[Stored dataset items]
§ §
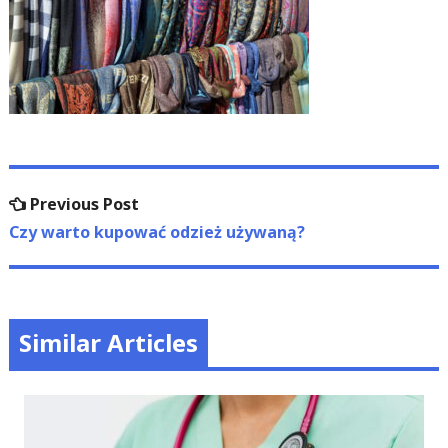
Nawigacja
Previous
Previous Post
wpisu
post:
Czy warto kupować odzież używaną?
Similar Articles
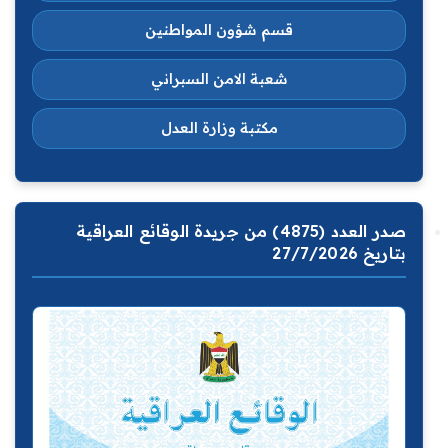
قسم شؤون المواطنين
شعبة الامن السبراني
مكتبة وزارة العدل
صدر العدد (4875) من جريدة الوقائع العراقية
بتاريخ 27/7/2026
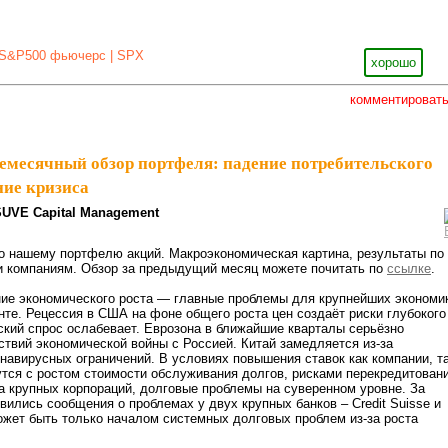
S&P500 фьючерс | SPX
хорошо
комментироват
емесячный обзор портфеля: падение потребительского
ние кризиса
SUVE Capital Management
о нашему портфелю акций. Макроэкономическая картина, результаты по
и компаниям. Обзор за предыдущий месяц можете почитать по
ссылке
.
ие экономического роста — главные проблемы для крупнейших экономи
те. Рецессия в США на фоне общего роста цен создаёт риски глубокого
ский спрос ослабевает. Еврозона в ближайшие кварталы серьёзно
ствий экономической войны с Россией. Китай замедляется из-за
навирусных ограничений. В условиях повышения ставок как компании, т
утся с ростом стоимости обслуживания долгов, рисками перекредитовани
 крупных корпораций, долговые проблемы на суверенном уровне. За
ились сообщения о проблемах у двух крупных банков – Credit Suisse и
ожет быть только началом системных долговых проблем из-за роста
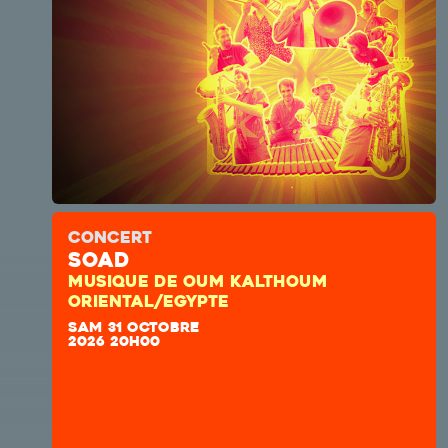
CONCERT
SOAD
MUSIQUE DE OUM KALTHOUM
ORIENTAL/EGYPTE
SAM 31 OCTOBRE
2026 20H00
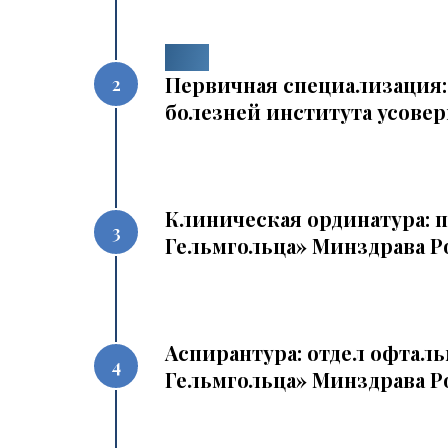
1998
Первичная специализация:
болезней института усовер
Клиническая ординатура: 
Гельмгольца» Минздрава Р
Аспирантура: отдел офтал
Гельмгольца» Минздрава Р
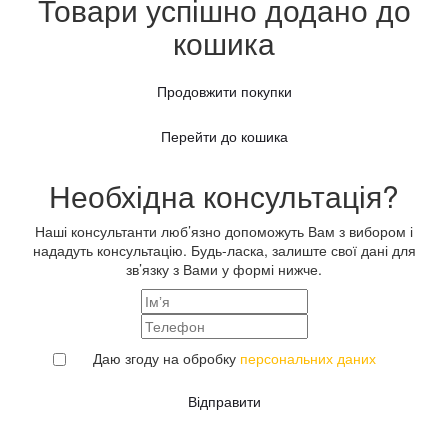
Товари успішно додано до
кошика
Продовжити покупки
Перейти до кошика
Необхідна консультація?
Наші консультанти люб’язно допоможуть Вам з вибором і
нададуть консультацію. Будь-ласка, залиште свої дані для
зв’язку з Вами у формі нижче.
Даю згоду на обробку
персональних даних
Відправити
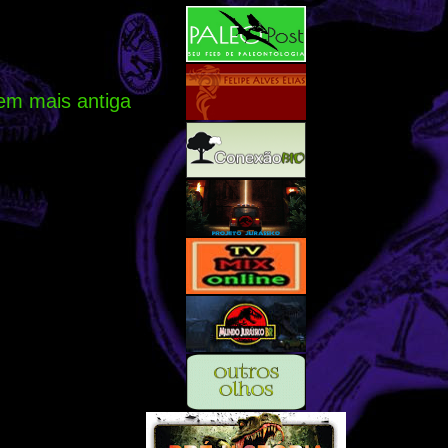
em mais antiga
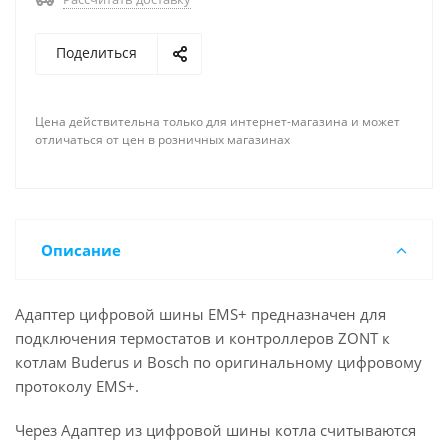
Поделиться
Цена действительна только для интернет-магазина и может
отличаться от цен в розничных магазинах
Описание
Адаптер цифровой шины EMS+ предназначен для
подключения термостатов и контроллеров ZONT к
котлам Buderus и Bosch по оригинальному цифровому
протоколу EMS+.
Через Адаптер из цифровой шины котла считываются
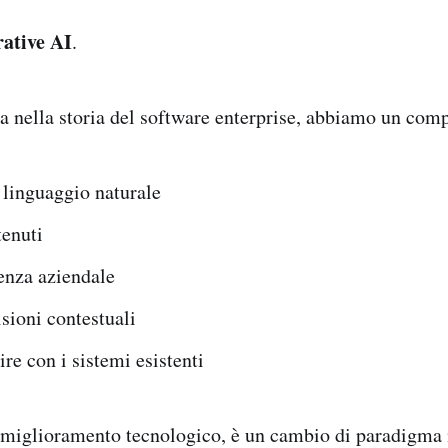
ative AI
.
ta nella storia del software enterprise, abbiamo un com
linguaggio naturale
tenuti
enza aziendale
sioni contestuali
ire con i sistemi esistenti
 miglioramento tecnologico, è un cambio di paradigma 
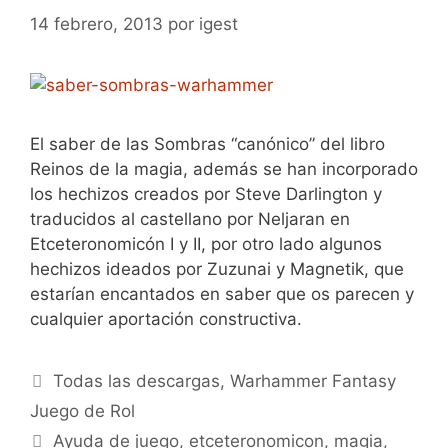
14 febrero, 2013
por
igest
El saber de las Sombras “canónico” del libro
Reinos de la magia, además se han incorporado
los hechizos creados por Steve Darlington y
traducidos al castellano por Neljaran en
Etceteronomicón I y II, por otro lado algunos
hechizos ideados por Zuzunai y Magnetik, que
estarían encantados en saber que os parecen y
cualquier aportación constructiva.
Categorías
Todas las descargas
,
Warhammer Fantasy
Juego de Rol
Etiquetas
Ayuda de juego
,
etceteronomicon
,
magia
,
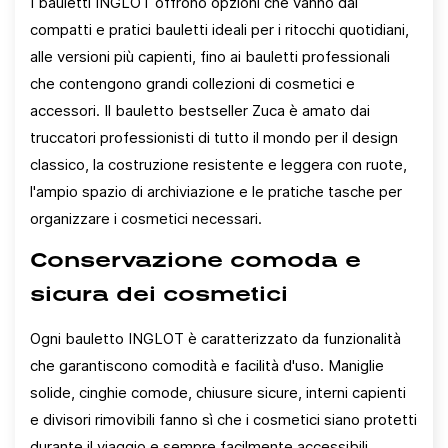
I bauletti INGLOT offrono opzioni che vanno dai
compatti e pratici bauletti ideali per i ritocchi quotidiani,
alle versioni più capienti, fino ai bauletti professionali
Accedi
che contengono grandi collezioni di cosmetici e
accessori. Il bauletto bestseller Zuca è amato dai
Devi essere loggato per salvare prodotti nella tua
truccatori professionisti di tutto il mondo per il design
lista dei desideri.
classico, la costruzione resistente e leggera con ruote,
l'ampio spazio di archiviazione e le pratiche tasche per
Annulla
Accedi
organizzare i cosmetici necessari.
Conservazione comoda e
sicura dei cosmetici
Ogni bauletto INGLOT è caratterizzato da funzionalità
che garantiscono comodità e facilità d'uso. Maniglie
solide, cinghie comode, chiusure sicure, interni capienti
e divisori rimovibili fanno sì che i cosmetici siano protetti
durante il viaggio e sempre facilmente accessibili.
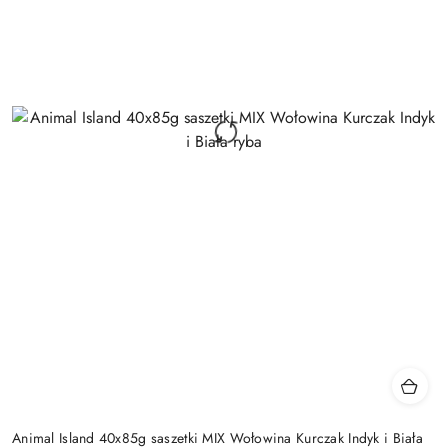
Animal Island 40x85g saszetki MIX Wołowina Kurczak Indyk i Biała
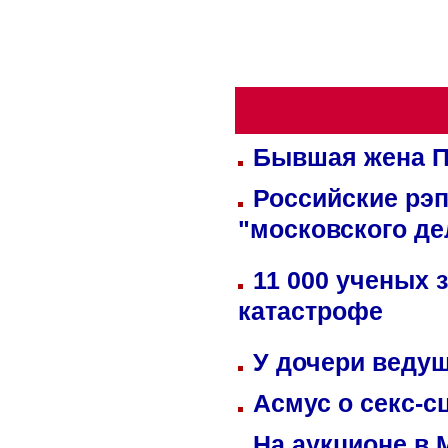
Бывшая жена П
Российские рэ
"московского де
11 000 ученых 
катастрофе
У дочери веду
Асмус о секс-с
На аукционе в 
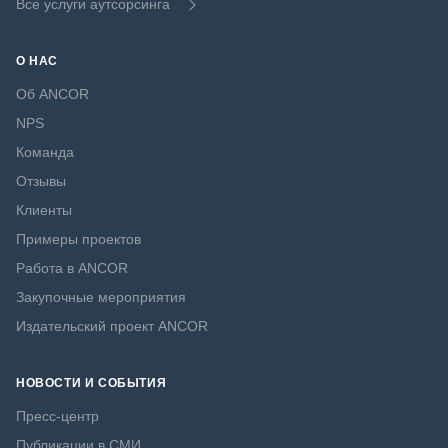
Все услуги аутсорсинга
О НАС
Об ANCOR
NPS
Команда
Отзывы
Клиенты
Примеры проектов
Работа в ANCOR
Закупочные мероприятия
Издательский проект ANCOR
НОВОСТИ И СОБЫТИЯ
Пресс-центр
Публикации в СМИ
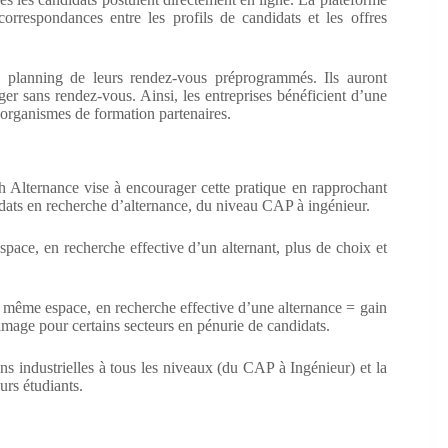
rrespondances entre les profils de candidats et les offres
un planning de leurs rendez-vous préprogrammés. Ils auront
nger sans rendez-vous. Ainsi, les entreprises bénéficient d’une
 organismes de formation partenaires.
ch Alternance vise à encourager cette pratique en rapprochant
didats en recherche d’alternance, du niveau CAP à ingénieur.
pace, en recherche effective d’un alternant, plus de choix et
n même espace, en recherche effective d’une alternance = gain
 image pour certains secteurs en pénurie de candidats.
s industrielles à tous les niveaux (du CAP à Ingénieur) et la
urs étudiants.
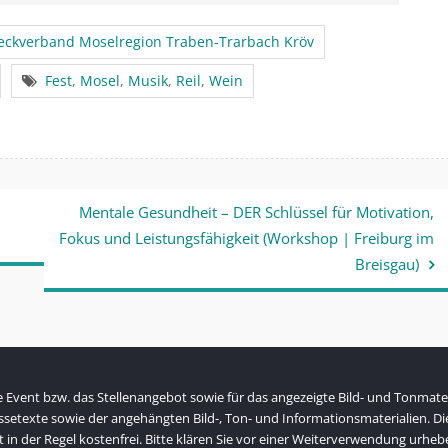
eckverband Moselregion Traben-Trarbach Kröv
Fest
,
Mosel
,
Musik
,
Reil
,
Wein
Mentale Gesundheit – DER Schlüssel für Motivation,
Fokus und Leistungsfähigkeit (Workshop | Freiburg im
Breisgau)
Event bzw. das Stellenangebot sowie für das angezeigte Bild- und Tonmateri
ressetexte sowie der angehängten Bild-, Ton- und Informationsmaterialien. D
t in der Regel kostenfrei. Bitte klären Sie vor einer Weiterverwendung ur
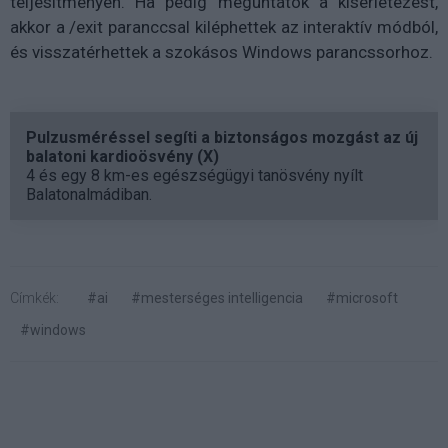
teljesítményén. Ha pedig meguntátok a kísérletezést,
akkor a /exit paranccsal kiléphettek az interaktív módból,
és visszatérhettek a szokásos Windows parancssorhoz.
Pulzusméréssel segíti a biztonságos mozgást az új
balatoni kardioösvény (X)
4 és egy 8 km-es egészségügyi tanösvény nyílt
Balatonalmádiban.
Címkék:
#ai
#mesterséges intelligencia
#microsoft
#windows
§ §
# [What the task requires]
In the entries above, identify every line with the word "rendez". Copy those lines.

# [Task output]
un planning de leurs rendez-vous préprogrammés. Ils auront
nger sans rendez-vous. Ainsi, les entreprises bénéficient d’une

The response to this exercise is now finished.